**The problem**
Pictures aside, write out every record exactly as it appears.
++++ Data for review ++++
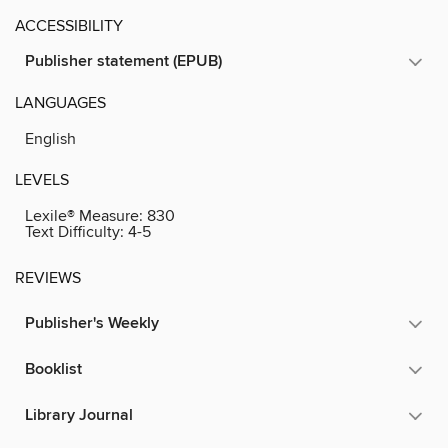
ACCESSIBILITY
Publisher statement (EPUB)
LANGUAGES
English
LEVELS
Lexile® Measure:
830
Text Difficulty:
4-5
REVIEWS
Publisher's Weekly
Booklist
Library Journal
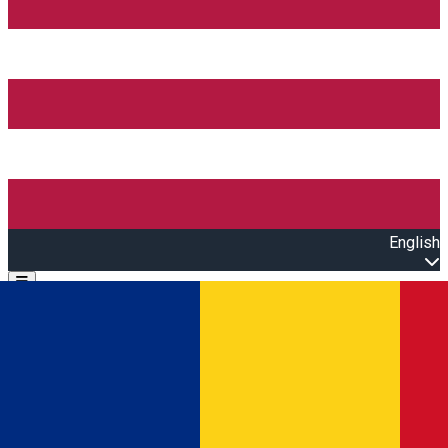
English
Open main menu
++++
**Exercise output**
ACCESSIBILITY
Publisher statement (EPUB)
LANGUAGES
English
LEVELS
Lexile® Measure:
830
Text Difficulty:
4-5
REVIEWS
Publisher's Weekly
Booklist
Library Journal
English
Open main menu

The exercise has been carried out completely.